At least you can be guided by what inquisitive mind of a non-programmer user may want. :)
Now explain me a lamer, which of these mats are neural network types, types of learning and what are trademarks:
Data input------------------Text
Image
Signal generator
SQL database
User script
User custom built
Data output------------------
Text
SQL database
User custom built
Preprocessing---------------
Data rearrangement
PCA
Outlier removal
Query-based filtering
Statistical
User script
Interactive visualization
Postprocessing-------------
Error analysis and tracing
Confidece analysis
Sensitivity analysis
Real-time testing
Adaptive paradigms-------
Ststic neural networks
Dynamic neural networks
Kernel machines
Bayesian methods
LSTM
Fuzzy logic
Optimazation paradigms-
Genetic algorithms
Particle swarm
Monte carlo
Architectures---------------
MLP
Generalized MLP
Modular netwoks
Self-organizing maps
Neural gas
Competitive learning
Hebbian
FFCPA
Radial basis networks
LSTM
Time lagged recurrent
Partially recurrent
Wavelet networks
Fully recurrent
Neuro-fuzzy
Support Vector Machines
Custom architectures
System design---------------
Component based
Plug-in based xml-ph-NET compliant
User interface----------------
Graphical construction
Scalable user interface
Block embedded GUI
Deployment-------------------
Solutions are deployable
.NET compatible components
Reusable components
Scalable deployment
Royalty free use of deployed systems
Now explain to me, as a lamer, which of these mate types of neural networks, types of learning and what are trademarks:
Generalized MLP
Modular netwoks -- ugh
Self-organising maps
Neural gas
Competitive learning -- unclear
Hebbian -- dunno, but if what I think is interesting
FFCPA -- dunno
Radial basis networks
LSTM -- ugh
Time lagged recurrent
Partially recurrent
Fully recurrent I wonder how one differs from the other.

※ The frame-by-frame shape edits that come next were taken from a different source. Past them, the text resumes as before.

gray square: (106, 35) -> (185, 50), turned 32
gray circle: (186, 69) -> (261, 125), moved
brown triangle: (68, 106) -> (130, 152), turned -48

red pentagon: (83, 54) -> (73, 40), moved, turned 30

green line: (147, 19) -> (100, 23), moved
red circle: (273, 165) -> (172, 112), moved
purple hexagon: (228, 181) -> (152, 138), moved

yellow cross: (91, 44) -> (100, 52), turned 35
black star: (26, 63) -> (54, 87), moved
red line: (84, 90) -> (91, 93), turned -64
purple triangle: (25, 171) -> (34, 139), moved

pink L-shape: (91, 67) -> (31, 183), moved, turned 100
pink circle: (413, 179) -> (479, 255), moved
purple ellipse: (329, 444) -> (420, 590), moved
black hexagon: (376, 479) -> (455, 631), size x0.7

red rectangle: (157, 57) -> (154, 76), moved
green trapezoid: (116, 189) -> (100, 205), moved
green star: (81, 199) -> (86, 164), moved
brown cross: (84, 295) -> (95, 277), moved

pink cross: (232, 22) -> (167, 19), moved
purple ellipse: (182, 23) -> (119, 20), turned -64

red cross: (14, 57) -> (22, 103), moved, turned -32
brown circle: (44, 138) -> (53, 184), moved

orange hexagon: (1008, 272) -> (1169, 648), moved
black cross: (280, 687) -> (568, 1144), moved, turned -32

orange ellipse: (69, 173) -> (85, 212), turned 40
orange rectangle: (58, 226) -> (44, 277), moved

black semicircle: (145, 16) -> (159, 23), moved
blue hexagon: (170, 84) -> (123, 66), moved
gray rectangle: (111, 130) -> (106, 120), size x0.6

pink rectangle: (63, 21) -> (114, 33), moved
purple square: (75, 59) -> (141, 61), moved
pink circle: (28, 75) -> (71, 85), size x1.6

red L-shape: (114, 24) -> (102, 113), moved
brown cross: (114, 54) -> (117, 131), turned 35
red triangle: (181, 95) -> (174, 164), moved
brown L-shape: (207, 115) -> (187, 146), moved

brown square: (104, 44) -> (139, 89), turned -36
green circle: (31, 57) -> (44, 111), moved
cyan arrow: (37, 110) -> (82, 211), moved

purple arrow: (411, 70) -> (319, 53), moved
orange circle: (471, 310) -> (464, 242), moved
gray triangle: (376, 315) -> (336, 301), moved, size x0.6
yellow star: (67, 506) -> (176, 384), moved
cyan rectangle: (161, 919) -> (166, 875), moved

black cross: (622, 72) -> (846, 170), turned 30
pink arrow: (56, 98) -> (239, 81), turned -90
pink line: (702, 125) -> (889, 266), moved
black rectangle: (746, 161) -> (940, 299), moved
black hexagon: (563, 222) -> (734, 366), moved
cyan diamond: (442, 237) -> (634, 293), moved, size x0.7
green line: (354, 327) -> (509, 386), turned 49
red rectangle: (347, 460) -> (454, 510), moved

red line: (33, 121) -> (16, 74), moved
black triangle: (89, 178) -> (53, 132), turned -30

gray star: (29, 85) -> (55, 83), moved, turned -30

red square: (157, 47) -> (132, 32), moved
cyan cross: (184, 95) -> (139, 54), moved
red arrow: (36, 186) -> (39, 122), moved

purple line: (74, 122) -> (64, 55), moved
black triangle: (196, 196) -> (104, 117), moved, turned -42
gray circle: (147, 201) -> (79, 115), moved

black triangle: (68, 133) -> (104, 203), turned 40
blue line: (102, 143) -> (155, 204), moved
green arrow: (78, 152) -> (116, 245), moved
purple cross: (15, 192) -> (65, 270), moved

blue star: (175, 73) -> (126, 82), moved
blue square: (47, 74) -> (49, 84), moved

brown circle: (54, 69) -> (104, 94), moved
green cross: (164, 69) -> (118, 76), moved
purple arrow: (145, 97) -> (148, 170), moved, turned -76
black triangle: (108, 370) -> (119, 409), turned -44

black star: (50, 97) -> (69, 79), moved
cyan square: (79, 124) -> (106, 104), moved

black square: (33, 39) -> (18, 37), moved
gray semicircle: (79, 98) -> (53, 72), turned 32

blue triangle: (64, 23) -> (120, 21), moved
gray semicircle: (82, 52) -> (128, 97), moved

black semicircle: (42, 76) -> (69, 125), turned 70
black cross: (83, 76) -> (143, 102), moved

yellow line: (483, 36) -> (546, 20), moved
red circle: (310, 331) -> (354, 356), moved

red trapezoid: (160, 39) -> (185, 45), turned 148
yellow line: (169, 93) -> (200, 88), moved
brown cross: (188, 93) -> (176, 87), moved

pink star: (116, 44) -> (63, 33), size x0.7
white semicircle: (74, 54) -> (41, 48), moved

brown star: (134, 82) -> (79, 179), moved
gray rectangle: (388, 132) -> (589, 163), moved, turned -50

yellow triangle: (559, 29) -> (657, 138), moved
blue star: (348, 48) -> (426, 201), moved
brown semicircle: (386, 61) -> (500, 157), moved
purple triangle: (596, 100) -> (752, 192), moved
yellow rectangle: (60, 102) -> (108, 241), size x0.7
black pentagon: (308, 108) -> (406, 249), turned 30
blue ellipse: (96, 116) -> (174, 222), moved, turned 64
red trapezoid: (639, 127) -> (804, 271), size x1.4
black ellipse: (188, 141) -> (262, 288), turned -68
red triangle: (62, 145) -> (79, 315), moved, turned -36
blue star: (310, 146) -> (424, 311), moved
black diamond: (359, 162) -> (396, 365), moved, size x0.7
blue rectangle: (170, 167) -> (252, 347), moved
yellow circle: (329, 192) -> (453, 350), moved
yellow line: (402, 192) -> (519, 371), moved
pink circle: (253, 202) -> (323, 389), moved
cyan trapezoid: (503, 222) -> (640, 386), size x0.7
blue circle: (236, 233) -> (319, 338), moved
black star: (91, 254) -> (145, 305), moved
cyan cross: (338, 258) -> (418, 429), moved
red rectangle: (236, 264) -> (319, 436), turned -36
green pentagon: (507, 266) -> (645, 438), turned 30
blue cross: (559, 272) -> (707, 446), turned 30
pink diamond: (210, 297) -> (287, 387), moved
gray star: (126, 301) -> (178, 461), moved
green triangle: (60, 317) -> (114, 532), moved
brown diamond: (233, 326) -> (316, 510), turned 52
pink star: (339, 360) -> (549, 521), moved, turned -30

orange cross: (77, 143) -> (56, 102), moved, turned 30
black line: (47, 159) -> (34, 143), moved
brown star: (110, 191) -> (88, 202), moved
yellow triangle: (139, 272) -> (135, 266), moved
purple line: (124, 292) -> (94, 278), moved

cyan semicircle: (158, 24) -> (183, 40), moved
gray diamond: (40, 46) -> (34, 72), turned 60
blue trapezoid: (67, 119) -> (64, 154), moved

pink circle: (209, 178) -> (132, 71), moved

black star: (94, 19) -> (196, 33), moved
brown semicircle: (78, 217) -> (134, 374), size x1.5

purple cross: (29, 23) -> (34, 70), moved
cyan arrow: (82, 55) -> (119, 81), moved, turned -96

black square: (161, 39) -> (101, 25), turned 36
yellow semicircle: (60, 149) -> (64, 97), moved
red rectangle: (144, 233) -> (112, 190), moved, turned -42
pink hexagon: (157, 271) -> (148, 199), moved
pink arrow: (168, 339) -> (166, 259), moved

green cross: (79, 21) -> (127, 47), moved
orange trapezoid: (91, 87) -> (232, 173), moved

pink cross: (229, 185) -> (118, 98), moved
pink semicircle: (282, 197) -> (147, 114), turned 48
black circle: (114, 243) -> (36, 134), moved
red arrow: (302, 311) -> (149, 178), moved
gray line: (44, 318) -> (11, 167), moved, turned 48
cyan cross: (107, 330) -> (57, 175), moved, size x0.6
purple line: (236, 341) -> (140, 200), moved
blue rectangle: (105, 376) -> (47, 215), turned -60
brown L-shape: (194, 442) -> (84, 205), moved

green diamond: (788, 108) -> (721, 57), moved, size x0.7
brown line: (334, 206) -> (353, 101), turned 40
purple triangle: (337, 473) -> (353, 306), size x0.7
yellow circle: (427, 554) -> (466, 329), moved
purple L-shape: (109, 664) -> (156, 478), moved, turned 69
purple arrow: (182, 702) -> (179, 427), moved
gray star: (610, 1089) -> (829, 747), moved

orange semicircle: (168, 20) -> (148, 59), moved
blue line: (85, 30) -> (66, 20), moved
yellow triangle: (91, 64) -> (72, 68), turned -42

Wavelet networks - I don't know
Neuro-fuzzy - this is probably what I was talking about.
Support Vector Machines - dunno
xz -- something I'm not familiar with
Learning/optimization algorithms:
Network Types:
At least some kind of battle plan.
By the way, why don't they have BeckProp? Or did I misunderstand something.
There's only Genetics, Bee Swarm and Montecarlo?